What Z is saying that a USTRING always stores Unicode.
If you assign plain ASCII text to it, there is nothing to “convert” in any meaningful way because ASCII characters map 1:1 into Unicode, so it will look identical when you view it.
The part that can trip people up is not the USTRING, it is the source literal.
If your source file is ANSI and you write:
MyUnicode = ‘…’
that literal is treated as ANSI bytes. When Clarion moves it into a Unicode context (like a USTRING), it has to interpret those bytes using whatever codepage rules are in effect. For ASCII, it is safe and will always round-trip. For anything above 127, the result can depend on the codepage.
If you want to be explicit and avoid ambiguity for non-ASCII characters, use a Unicode literal or a conversion, for example:
MyUnicode = u’…’
or TOUNICODE() on an ANSI string.
So yes, your sample will hold exactly the same text you typed, but stored as Unicode, and the “what does it contain” uncertainty really only shows up when the input is not pure ASCII and you do not make the literal explicitly Unicode.
But then again I don’t even pretend to know what goes on in the mind of SoftVelocity so this is just how I am reading the room!

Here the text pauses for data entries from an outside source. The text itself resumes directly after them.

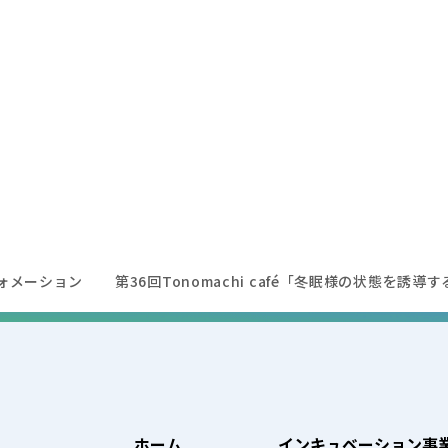
ォメーション
第36回Tonomachi café「冬眠様の状態を
ホーム
インキュベーション事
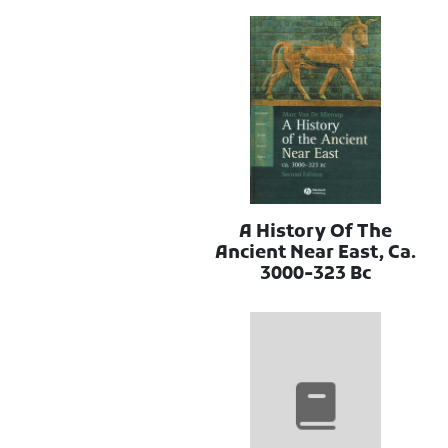
A History Of The
Ancient Near East, Ca.
3000-323 Bc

are different. One is ANSI, one isn’t. If I’m manipulating and building strings at runtime how am I meant to know whether a USTRING contains ANSI text or not?
The following are the rules the compiler uses to determine how to handle string literals:
If the source file is encoded as ANSI, strings literals without the U specifier before the apostrophe are taken as is. Unicode string literals with U before the apostrophe are converted by the compiler to Unicode using the codepage value set by the pragma define(codepage=>n).
If the source file has UTF-8 or UTF-16 encoding, Unicode string literals are taken as is. ANSI string literals without U before the apostrophe are converted by the compiler to ANSI using the codepage value set by the pragma define (codepage=>n).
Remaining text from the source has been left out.